In a study on peripheral arterial disease, Zocharsky et al. observed that reduction of iron levels was associated with reducing risk of cancer and death, these findings are compatible with our results (30). One of the reasons for the decreased serum levels of iron in patients with breast cancer can be caused by long-term chronic bleeding and hematuria that eventually leads to the creation of anemia (31).

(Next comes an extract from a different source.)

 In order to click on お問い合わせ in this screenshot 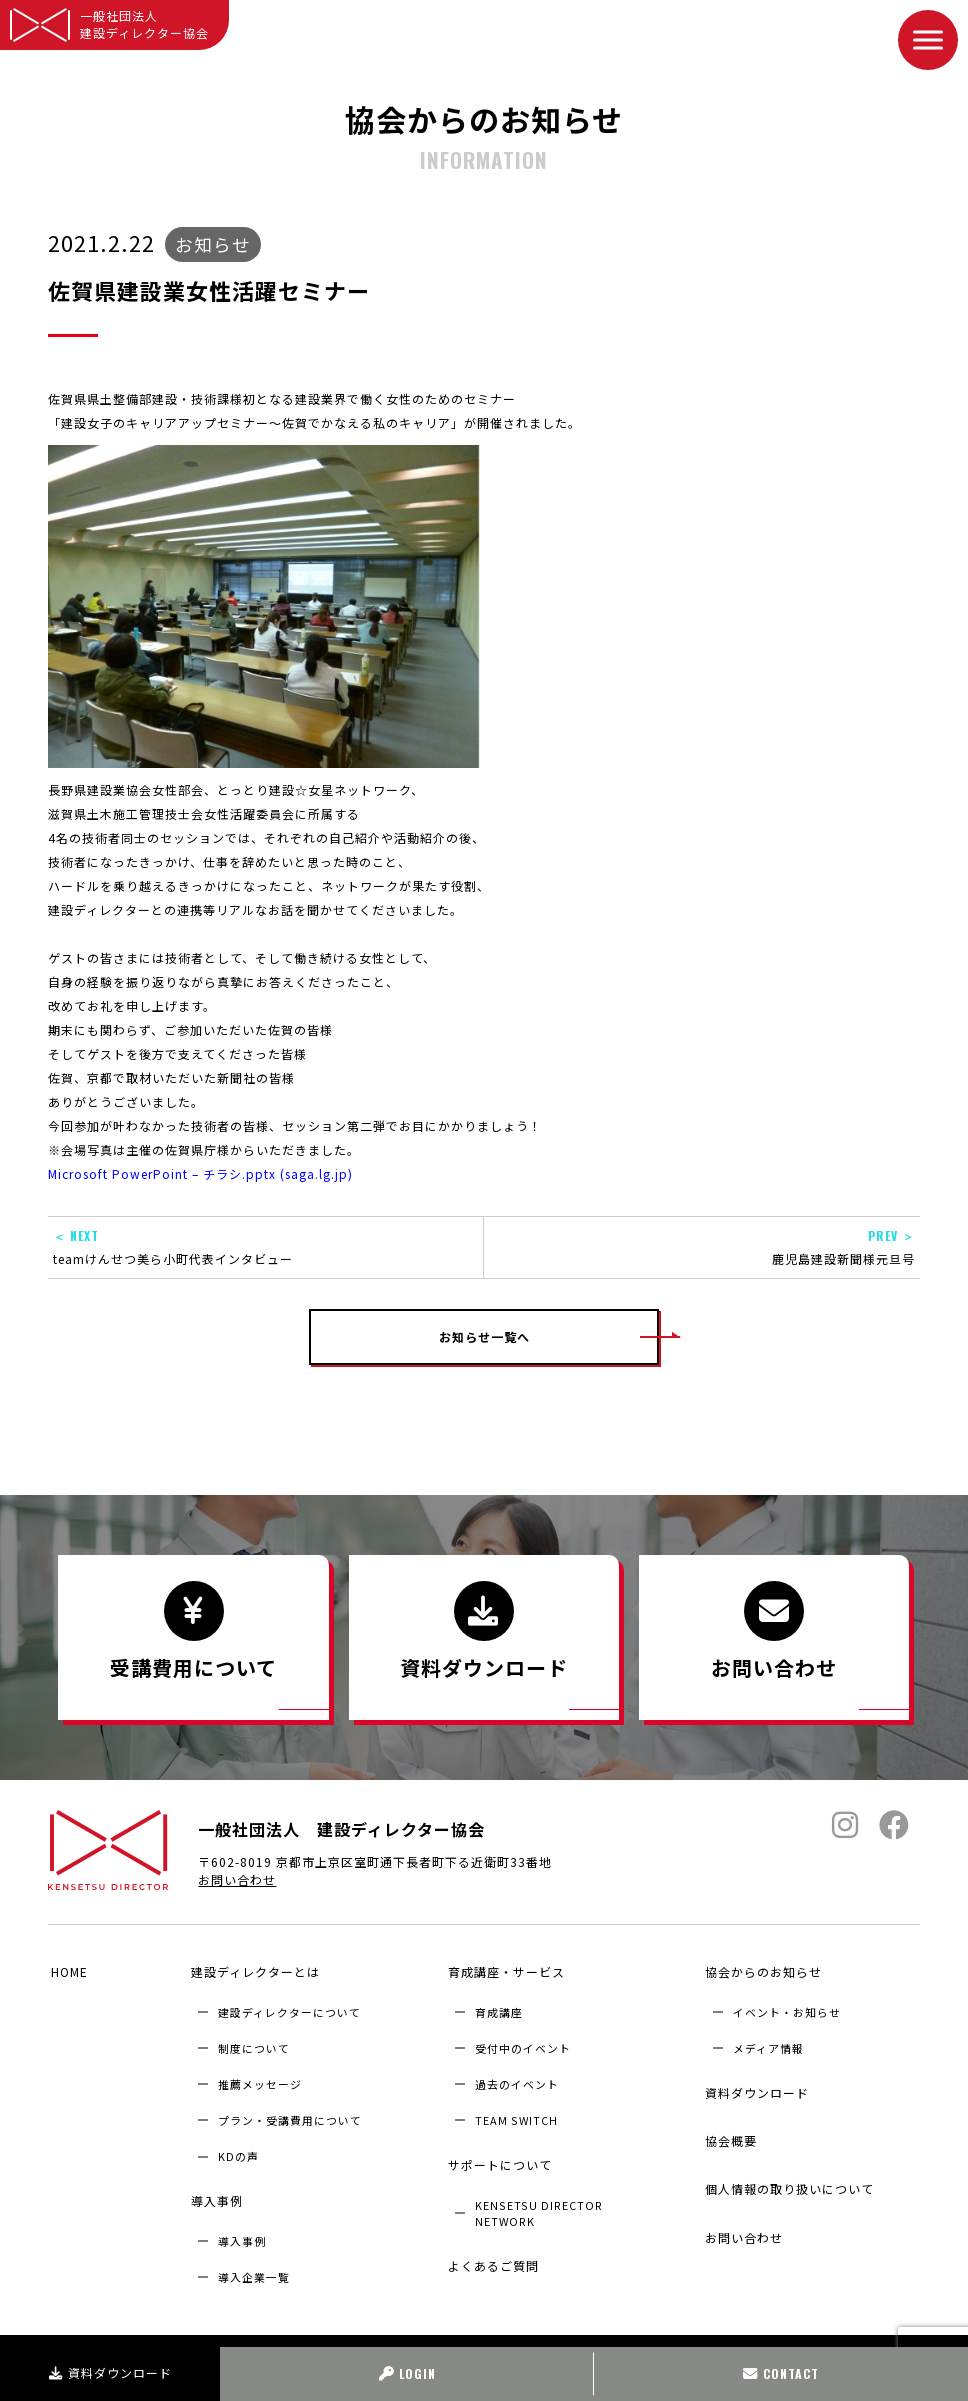 , I will do `click(237, 1886)`.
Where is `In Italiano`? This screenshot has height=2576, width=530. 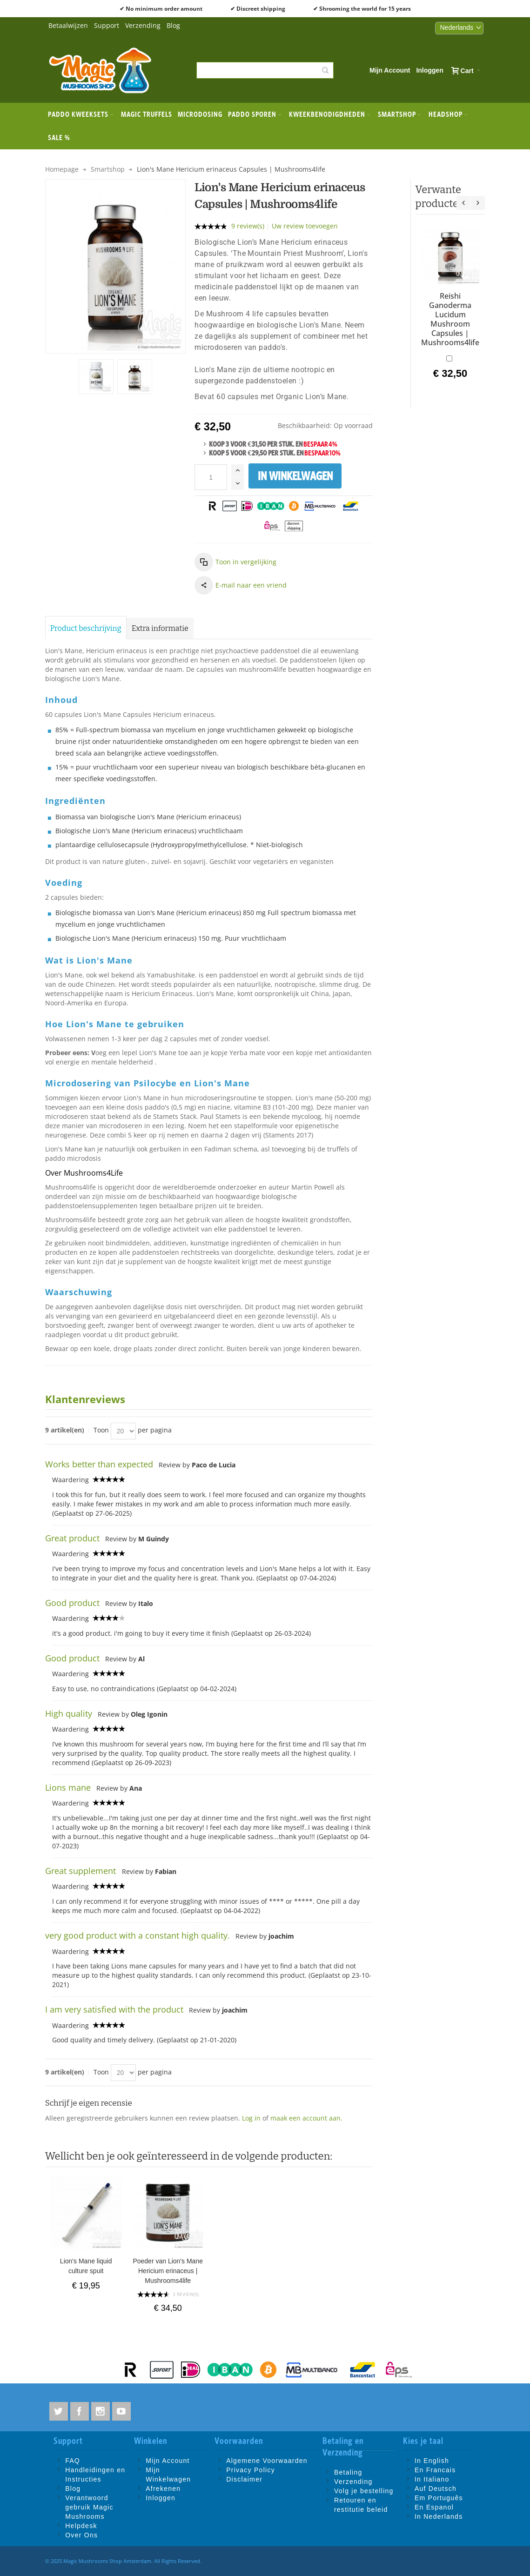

In the current study, the amount of serum copper increased a little after chemotherapy but was not significant. Similarly, in one study that used Adriamycin for chemotherapy of cancer patients, the copper level did not significantly change after chemotherapy (28). Interaction of Cu with hydrogen peroxide generates more reactive oxygen species, such as hydroxyl radicals. These reactive oxygen species have been considered as being responsible for the process of carcinogenesis (32). We also studied BMI index and the serum levels of Zn, Cu, and iron based on the stage of disease and age of the patients. According to our finding, BMI and the serum levels of these metal ions did not significantly change based on stage of disease and age. The limitation of the present study was the investigation of the metal ions before and after 3 courses of chemotherapy, approximately 9 weeks after the first chemotherapy. Full chemotherapy medicines for the patients were adriamycin 60mg/m2, cytoxan 600mg/m2, Taxoter 80mg/m2, but in 3 courses of chemotherapy, they received only adriamycin and cytoxan (AC), as a result, our study only focused on the effects of AC chemotherapy in breast cancer patients. Trace elements are known to play a vital role in metabolism. The measurement of trace elements and metal ions are valuable in cancer patients. For further studies, we suggest the measurement of other trace elements after chemotherapy in breast cancer patients and also the investigation on the effects of different chemotherapy regimens.

In conclusion, our findings demonstrate significant decrease in serum zinc and iron levels in breast cancer patients after 3 courses of Adriamycin and Cytoxan chemotherapy. Prescribing antioxidant and zinc supplements and nutritional advice for cancer patients can be useful after chemotherapy.